2011 December – Christmas Day bomb attacks by Boko Haram on churches kill about 40 people. President Jonathan declares state of emergency to contain violence by Boko Haram.
2012 January – More than 100 killed in single day of co-ordinated bombings and shootings in Kano, shortly after Boko Haram tells Christians to quit the north.
2013 May – Government declares state of emergency in three northern states of Yobe, Borno and Adamawa and sends in troops to combat Boko Haram.
2013 September – Boko Haram murder more than 150 people in roadside attacks in the northeast. Separately, security forces fight Boko Haram insurgents in the capital Abuja.
2014 April – Boko Haram kidnaps more than 200 girls from a boarding school in northern town of Chibok, in an incident that draws major national and international outrage.
2014 November – Boko Haram launches a series of attacks in northeastern Nigeria, capturing several towns near Lake Chad and running raids into neighbouring Chad and Cameroon in early 2015. It switches allegiance from al-Qaeda to the Islamic State group.
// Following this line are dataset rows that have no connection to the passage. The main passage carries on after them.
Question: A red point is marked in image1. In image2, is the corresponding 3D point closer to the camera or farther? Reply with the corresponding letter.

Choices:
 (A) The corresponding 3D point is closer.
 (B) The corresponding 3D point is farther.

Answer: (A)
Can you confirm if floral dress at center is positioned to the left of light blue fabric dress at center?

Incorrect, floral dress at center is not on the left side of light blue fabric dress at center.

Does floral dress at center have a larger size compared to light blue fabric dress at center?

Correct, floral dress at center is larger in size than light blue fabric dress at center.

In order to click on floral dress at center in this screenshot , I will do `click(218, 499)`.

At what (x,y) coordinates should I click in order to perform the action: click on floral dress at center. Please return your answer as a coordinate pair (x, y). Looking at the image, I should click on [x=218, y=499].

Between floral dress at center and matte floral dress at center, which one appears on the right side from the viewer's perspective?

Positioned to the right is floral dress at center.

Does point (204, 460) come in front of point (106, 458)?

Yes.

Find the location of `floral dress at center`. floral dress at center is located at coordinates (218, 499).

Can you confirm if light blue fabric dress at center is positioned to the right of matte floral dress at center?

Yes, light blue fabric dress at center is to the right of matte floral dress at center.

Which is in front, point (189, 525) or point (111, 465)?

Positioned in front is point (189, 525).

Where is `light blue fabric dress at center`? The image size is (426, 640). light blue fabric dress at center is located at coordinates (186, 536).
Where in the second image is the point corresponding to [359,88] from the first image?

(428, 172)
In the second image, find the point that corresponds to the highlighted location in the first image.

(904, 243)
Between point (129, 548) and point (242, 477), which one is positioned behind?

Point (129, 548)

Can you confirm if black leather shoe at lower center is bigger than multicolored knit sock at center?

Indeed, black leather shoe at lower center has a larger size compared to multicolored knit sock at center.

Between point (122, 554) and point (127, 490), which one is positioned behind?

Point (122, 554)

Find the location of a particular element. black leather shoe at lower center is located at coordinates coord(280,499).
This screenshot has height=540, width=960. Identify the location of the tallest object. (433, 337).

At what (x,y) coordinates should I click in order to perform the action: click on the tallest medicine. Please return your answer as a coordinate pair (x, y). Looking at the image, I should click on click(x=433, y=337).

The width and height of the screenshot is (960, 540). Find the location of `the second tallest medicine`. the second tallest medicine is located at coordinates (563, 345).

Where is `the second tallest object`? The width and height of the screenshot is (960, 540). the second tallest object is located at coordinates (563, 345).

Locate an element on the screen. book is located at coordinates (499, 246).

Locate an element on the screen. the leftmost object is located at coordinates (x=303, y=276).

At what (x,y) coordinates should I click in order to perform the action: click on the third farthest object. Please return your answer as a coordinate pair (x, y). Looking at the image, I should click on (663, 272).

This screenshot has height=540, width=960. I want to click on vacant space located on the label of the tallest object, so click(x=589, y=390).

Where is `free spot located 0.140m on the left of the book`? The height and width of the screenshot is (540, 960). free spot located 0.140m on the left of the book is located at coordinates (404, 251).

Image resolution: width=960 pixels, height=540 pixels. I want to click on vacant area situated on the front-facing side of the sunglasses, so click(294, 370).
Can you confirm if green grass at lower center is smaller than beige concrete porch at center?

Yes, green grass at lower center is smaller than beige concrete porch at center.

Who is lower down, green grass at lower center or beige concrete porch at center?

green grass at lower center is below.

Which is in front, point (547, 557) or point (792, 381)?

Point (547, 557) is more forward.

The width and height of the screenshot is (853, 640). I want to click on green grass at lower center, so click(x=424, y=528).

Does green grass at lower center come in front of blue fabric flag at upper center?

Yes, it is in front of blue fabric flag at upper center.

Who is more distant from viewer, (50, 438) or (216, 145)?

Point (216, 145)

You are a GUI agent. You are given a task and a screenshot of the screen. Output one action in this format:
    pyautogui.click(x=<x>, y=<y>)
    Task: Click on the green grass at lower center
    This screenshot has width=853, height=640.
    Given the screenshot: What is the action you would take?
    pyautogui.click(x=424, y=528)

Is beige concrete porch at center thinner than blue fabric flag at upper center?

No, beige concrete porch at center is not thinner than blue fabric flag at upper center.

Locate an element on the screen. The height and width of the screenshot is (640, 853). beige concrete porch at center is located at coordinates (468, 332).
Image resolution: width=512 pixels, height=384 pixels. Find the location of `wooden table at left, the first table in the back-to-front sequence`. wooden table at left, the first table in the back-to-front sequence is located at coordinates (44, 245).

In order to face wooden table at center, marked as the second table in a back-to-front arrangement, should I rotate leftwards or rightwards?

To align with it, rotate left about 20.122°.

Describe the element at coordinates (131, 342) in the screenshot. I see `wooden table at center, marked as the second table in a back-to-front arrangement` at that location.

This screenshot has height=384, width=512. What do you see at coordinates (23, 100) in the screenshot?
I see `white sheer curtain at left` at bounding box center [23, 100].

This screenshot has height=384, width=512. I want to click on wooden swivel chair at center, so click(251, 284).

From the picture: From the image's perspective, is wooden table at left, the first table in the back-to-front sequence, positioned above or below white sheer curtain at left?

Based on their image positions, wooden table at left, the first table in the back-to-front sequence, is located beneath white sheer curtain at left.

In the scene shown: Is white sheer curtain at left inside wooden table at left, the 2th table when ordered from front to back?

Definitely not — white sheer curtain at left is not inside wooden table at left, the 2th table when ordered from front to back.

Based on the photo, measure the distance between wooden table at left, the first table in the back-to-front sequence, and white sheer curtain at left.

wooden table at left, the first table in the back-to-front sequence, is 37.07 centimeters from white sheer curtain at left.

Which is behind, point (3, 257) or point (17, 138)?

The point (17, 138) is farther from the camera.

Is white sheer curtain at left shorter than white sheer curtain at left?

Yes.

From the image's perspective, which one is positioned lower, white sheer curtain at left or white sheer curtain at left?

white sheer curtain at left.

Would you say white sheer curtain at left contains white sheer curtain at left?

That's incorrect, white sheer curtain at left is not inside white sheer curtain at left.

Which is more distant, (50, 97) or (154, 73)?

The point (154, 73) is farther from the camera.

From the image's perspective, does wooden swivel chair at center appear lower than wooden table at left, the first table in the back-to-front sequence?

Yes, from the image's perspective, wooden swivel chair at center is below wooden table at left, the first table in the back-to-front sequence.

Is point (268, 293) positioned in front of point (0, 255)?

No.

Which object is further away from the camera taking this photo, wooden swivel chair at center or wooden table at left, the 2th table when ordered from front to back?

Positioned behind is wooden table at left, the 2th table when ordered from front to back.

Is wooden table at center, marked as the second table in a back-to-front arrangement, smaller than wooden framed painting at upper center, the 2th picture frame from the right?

2015 February-March – Nigeria, Chad, Cameroon and Niger form military coalition and push Boko Haram out of all towns back into Sambisa Forest.
2015 March – Muhammadu Buhari wins the presidential election, becoming the first opposition candidate to do so in Nigeria’s history.
2016 June – Naira currency floated in attempt to stave off financial crisis caused by low oil prices.
2016 November – Niger Delta Avengers rebels bomb three oil pipelines in attempt to renew southern insurgency.
2017 January – Scores die as Nigerian air force accidentally bombs refugee camp rather than Boko Haram redoubt in Rann on Cameroon border.
2017 May – More than 80 of the schoolgirls who were kidnapped in Chibok are freed in a prisoner swap with the Islamist group Boko Haram.
2017 January – Big stay-at-home protest in favour of independence for the south-east marks 50 years since the independent republic of Biafra was declared, sparking a devastating civil war.
2017 September – Human Rights Watch alleges that Cameroon has forcibly returned 100,000 Nigerian refugees, charges it denies.
2017 December – Clashes between herders in Benue and Taraba states prompt thousands to flee.
2018 February – More than 100 girls feared abducted by Boko Haram in Yobe state.